An Introduction to Analytics in Healthcare: Pharma and Health Plans
The math and statistics that graduate students and postdoctoral scientists use in their day-to-day research are the same types of analyses, applied to a slightly different data set, that are used every day in business. In the simplest terms, the business side of Healthcare can be split into 3 groups, Pharma, Payers, and Providers. Pharma makes the drugs, Payers pay for drugs (and medical interventions), and providers are the MDs and satellites of support services that orbit them. This course will provide a basic introduction to the structure of Pharmaceutical Manufacturers and Payers (including PBMs and Health Plans), and will begin a (non-exhaustive) dive into the types of statistics and analytics that are being used every day to drive strategy, to make business decisions, to help contain healthcare costs, and to predict future opportunities and pitfalls.
Course Fee: $10.
Dates & Times
February 26th and March 5th, 12:30 – 4 pm
Introduction to Pharma and Pharma Analytics
The pharmaceutical industry is extremely complex, and the inner workings of the pharmaceutical and biotechnology companies are incredibly dynamic.
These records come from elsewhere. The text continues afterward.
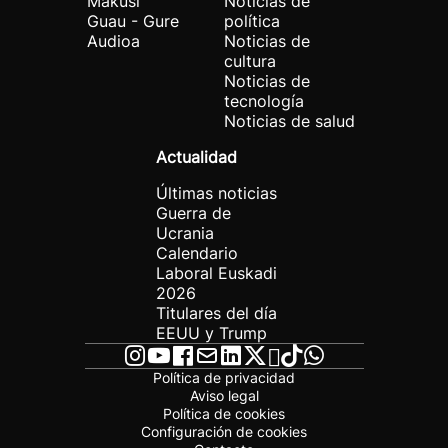
Makusi
Noticias de
Guau - Gure
política
Audioa
Noticias de
cultura
Noticias de
tecnología
Noticias de salud
Actualidad
Últimas noticias
Guerra de
Ucrania
Calendario
Laboral Euskadi
2026
Titulares del día
EEUU y Trump
Política de privacidad
Aviso legal
Política de cookies
Configuración de cookies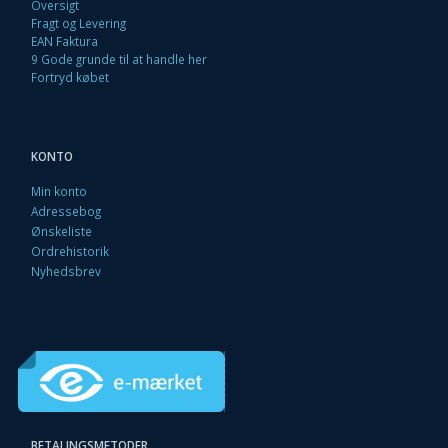
Oversigt
Fragt og Levering
EAN Faktura
9 Gode grunde til at handle her
Fortryd købet
KONTO
Min konto
Adressebog
Ønskeliste
Ordrehistorik
Nyhedsbrev
BETALINGSMETODER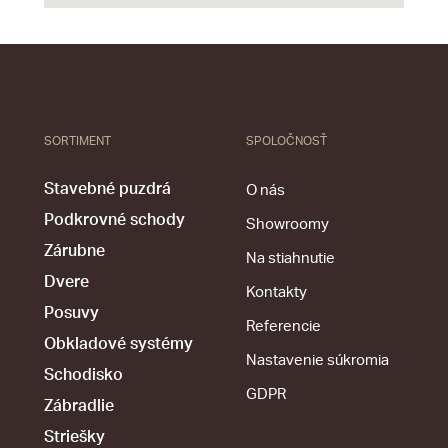
SORTIMENT
SPOLOČNOSŤ
Stavebné puzdrá
O nás
Podkrovné schody
Showroomy
Zárubne
Na stiahnutie
Dvere
Kontakty
Posuvy
Referencie
Obkladové systémy
Nastavenie súkromia
Schodisko
GDPR
Zábradlie
Striešky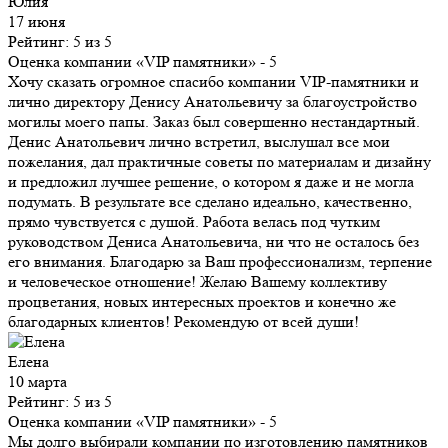
Юлия
17 июня
Рейтинг: 5 из 5
Оценка компании «VIP памятники»
- 5
Хочу сказать огромное спасибо компании VIP-памятники и
лично директору Денису Анатольевичу за благоустройство
могилы моего папы. Заказ был совершенно нестандартный.
Денис Анатольевич лично встретил, выслушал все мои
пожелания, дал практичные советы по материалам и дизайну
и предложил лучшее решение, о котором я даже и не могла
подумать. В результате все сделано идеально, качественно,
прямо чувствуется с душой. Работа велась под чутким
руководством Дениса Анатольевича, ни что не осталось без
его внимания. Благодарю за Ваш профессионализм, терпение
и человеческое отношение! Желаю Вашему коллективу
процветания, новых интересных проектов и конечно же
благодарных клиентов! Рекомендую от всей души!
Елена
10 марта
Рейтинг: 5 из 5
Оценка компании «VIP памятники»
- 5
Мы долго выбирали компании по изготовлению памятников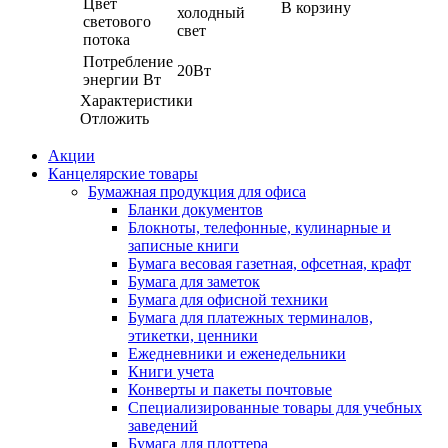
Цвет
В корзину
холодный
светового
свет
потока
Потребление
20Вт
энергии Вт
Характеристики
Отложить
Акции
Канцелярские товары
Бумажная продукция для офиса
Бланки документов
Блокноты, телефонные, кулинарные и
записные книги
Бумага весовая газетная, офсетная, крафт
Бумага для заметок
Бумага для офисной техники
Бумага для платежных терминалов,
этикетки, ценники
Ежедневники и еженедельники
Книги учета
Конверты и пакеты почтовые
Специализированные товары для учебных
заведений
Бумага для плоттера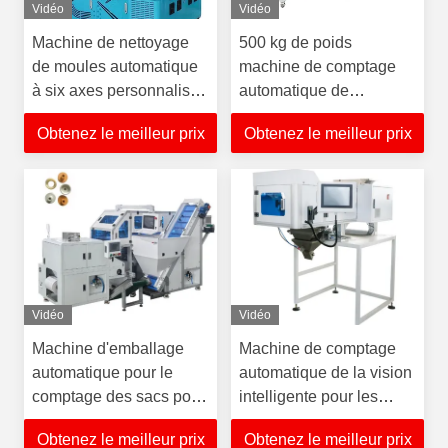
Vidéo
Vidéo
Machine de nettoyage
500 kg de poids
de moules automatique
machine de comptage
à six axes personnalisée
automatique de
pour le moulage
l'emballage pour le
Obtenez le meilleur prix
Obtenez le meilleur prix
matériel de caoutchouc
pièces à manches
Vidéo
Vidéo
Machine d'emballage
Machine de comptage
automatique pour le
automatique de la vision
comptage des sacs pour
intelligente pour les
l'emballage de pièces en
connecteurs
Obtenez le meilleur prix
Obtenez le meilleur prix
grande quantité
Even seasoned industry professionals can find it difficult to understand the activities and interdependencies across all key functions within a pharmaceutical company. With that in mind, this “course” will provide a *basic* introduction to the organizational structure of the typical Pharmaceutical Manufacturer and will use that information as a launching pad into the kinds of data-driven analytics that Pharma uses every day to make some of its most important decisions.
Introduction to Commercial Payers (Health Plans and PBMS) and Payer Analytics
The United States health care system relies heavily on private (Commercial) health insurance to provide cost coverage for most Americans. While Health Insurance Companies cover medical expenses, Pharmacy Benefit Managers (PBMs) cover Pharmacy (drug) benefits. This course will provide an introduction to the organization structure of both the typical health plan and pharmacy benefit manager as well as providing some insights into the kinds of data-driven analytics that Payers use in their day-to-day business decision making processes.
Ryan Mastro, PhD, Vice President, Analytics, United Healthcare
Ryan has over 10 years of experience in applying data-driven analytics to developing business strategy in the healthcare sector. Currently, Ryan is Vice President, Analytics for United Healthcare in Downtown Chicago where he leads a team responsible for data warehousing, auditing, reporting, and strategic analytics. His team leverages “Big Data” to provide consultative support services for Sales, Marketing, Product, Distribution, and Clinical / Health Economics. Prior to joining United Healthcare, Ryan was with CVS /caremark where he led a Strategy and Analytics team providing data-driven insights for Sales, Distribution, Product and Business Development functions. Ryan held previous positions in Health Care and Life Sciences Consulting, most recently as an Associate Partner with Oliver Wyman in their Health and Life Sciences practice based in Chicago. Ryan earned his PhD in Neurobiology in 2006 and a Bachelor’s degree in Neuroscience from Yale University (a long, long time ago).